§ EXCERPTED DATA
* * * * * * * * *

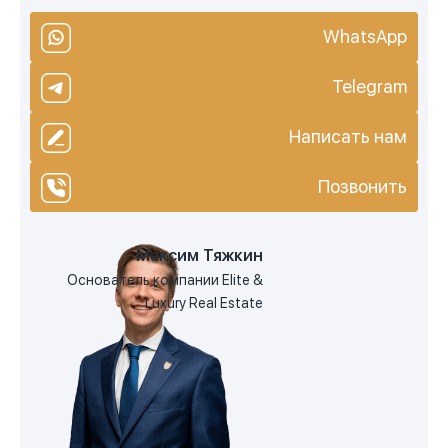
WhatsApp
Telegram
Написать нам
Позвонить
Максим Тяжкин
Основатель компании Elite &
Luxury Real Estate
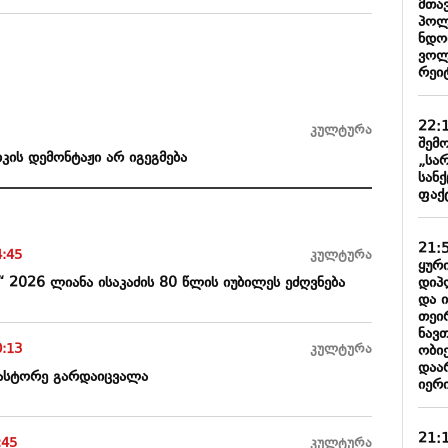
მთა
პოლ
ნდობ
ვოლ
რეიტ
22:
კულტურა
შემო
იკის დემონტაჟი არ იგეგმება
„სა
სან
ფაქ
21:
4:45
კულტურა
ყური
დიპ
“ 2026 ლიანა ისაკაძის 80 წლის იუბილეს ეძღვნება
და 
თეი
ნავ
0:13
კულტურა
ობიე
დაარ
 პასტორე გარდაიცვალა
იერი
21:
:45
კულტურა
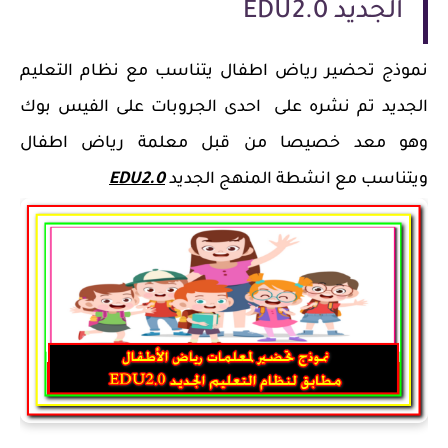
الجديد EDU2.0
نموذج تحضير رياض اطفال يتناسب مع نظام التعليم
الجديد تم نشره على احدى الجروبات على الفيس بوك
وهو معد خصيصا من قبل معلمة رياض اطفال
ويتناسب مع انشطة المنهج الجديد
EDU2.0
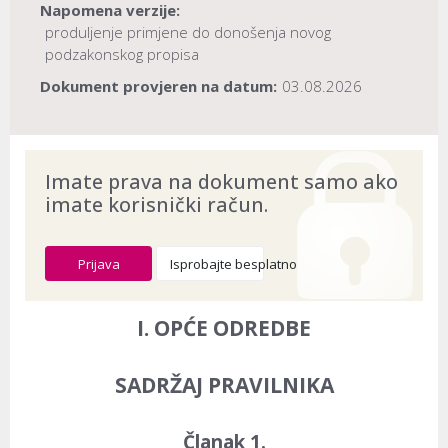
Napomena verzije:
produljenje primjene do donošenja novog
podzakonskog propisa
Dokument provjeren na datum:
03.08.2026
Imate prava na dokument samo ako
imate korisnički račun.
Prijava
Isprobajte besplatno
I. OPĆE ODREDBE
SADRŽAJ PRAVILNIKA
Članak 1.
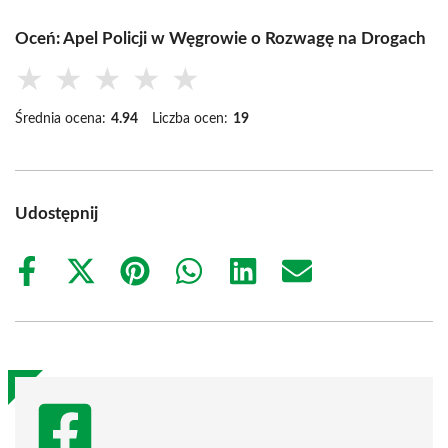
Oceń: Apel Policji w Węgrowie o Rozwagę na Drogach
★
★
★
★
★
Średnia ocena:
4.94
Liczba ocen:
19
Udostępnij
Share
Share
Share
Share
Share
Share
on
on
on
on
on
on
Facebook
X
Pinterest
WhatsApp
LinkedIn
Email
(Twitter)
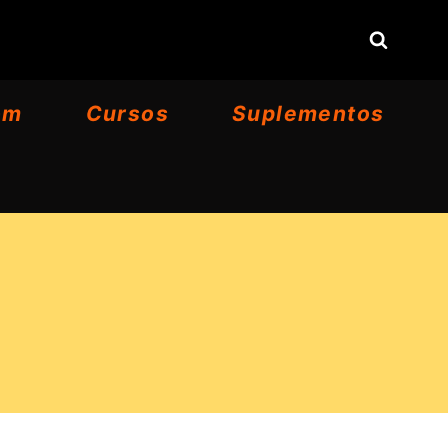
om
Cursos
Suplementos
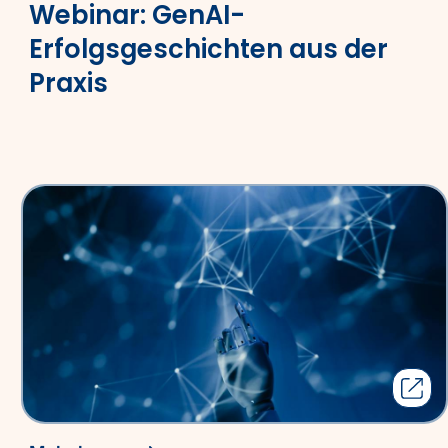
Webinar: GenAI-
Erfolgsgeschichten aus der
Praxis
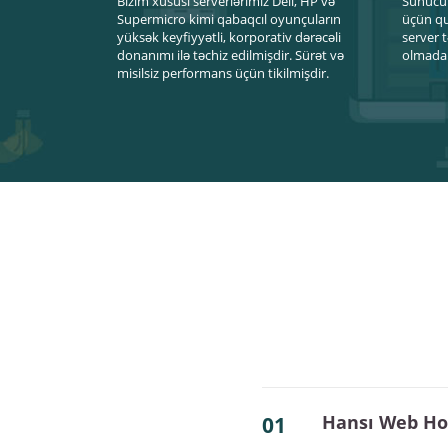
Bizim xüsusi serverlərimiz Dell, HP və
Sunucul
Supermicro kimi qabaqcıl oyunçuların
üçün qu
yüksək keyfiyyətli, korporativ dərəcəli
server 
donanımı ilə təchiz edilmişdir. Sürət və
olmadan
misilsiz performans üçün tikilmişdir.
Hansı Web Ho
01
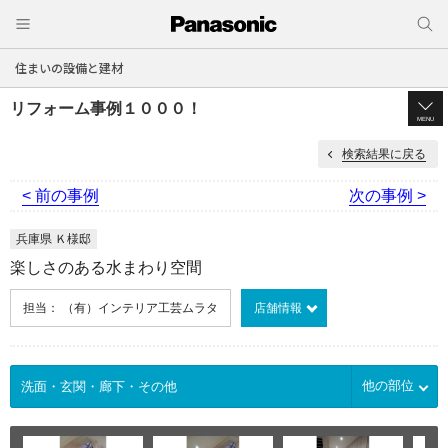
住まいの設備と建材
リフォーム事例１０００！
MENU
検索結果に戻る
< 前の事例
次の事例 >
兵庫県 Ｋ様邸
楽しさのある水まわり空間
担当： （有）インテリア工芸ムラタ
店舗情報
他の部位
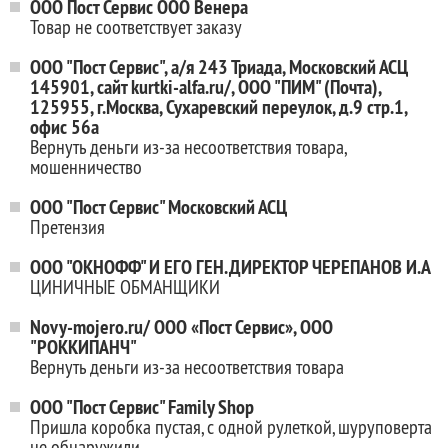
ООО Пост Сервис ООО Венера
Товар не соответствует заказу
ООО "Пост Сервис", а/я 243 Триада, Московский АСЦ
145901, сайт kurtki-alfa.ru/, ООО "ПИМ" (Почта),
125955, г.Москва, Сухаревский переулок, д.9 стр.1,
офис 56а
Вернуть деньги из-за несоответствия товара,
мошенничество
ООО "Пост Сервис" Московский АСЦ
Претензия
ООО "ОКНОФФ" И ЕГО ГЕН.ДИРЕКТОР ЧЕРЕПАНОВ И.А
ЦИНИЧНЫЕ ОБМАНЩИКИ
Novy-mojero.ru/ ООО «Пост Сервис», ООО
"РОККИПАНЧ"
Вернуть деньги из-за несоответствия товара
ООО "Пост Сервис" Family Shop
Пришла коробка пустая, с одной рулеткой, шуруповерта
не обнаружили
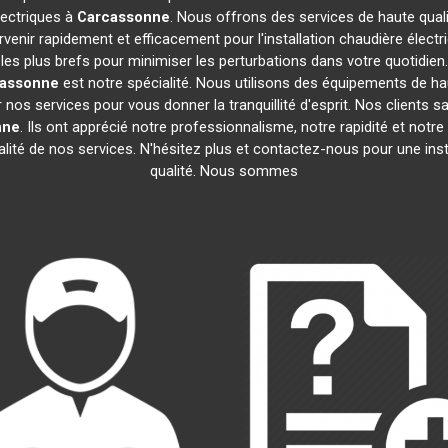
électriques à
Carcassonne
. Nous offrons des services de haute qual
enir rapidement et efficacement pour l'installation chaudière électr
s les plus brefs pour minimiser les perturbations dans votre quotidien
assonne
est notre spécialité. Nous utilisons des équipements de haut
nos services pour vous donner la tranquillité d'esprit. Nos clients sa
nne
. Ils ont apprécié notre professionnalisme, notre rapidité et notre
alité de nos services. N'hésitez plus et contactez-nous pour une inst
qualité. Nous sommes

* * * * * * * * *

§ YOUR TASK
Recopy the full listing exactly, passing over any picture.

§ EXERCISE ANSWER
WhatsApp
Telegram
Написать нам
Позвонить
Максим Тяжкин
Основатель компании Elite &
Luxury Real Estate
მთა
პოლ
ნდობ
ვოლ
რეიტ
22:
კულტურა
შემო
იკის დემონტაჟი არ იგეგმება
„სა
სან
ფაქ
21:
4:45
კულტურა
ყური
დიპ
“ 2026 ლიანა ისაკაძის 80 წლის იუბილეს ეძღვნება
და 
თეი
ნავ
0:13
კულტურა
ობიე
დაარ
 პასტორე გარდაიცვალა
იერი
21:
:45
კულტურა
الجديد EDU2.0
نموذج تحضير رياض اطفال يتناسب مع نظام التعليم
الجديد تم نشره على احدى الجروبات على الفيس بوك
وهو معد خصيصا من قبل معلمة رياض اطفال
ويتناسب مع انشطة المنهج الجديد
EDU2.0
Napomena verzije:
produljenje primjene do donošenja novog
podzakonskog propisa
Dokument provjeren na datum:
03.08.2026
Imate prava na dokument samo ako
imate korisnički račun.
Prijava
Isprobajte besplatno
I. OPĆE ODREDBE
SADRŽAJ PRAVILNIKA
Članak 1.
Oceń: Apel Policji w Węgrowie o Rozwagę na Drogach
★
★
★
★
★
Średnia ocena:
4.94
Liczba ocen:
19
Udostępnij
Share
Share
Share
Share
Share
Share
on
on
on
on
on
on
Facebook
X
Pinterest
WhatsApp
LinkedIn
Email
(Twitter)
om
Cursos
Suplementos
Webinar: GenAI-
Erfolgsgeschichten aus der
Praxis
Bizim xüsusi serverlərimiz Dell, HP və
Sunucul
Supermicro kimi qabaqcıl oyunçuların
üçün qu
yüksək keyfiyyətli, korporativ dərəcəli
server 
donanımı ilə təchiz edilmişdir. Sürət və
olmadan
misilsiz performans üçün tikilmişdir.
Hansı Web Ho
01
住まいの設備と建材
リフォーム事例１０００！
MENU
検索結果に戻る
< 前の事例
次の事例 >
兵庫県 Ｋ様邸
楽しさのある水まわり空間
担当： （有）インテリア工芸ムラタ
店舗情報
他の部位
ООО Пост Сервис ООО Венера
Товар не соответствует заказу
ООО "Пост Сервис", а/я 243 Триада, Московский АСЦ
145901, сайт kurtki-alfa.ru/, ООО "ПИМ" (Почта),
125955, г.Москва, Сухаревский переулок, д.9 стр.1,
офис 56а
Вернуть деньги из-за несоответствия товара,
мошенничество
ООО "Пост Сервис" Московский АСЦ
Претензия
ООО "ОКНОФФ" И ЕГО ГЕН.ДИРЕКТОР ЧЕРЕПАНОВ И.А
ЦИНИЧНЫЕ ОБМАНЩИКИ
Novy-mojero.ru/ ООО «Пост Сервис», ООО
"РОККИПАНЧ"
Вернуть деньги из-за несоответствия товара
ООО "Пост Сервис" Family Shop
Пришла коробка пустая, с одной рулеткой, шуруповерта
не обнаружили
électriques à
Carcassonne
. Nous offrons des services de haute qual
enir rapidement et efficacement pour l'installation chaudière électr
s les plus brefs pour minimiser les perturbations dans votre quotidien
assonne
est notre spécialité. Nous utilisons des équipements de haut
nos services pour vous donner la tranquillité d'esprit. Nos clients sa
nne
. Ils ont apprécié notre professionnalisme, notre rapidité et notre
alité de nos services. N'hésitez plus et contactez-nous pour une inst
qualité. Nous sommes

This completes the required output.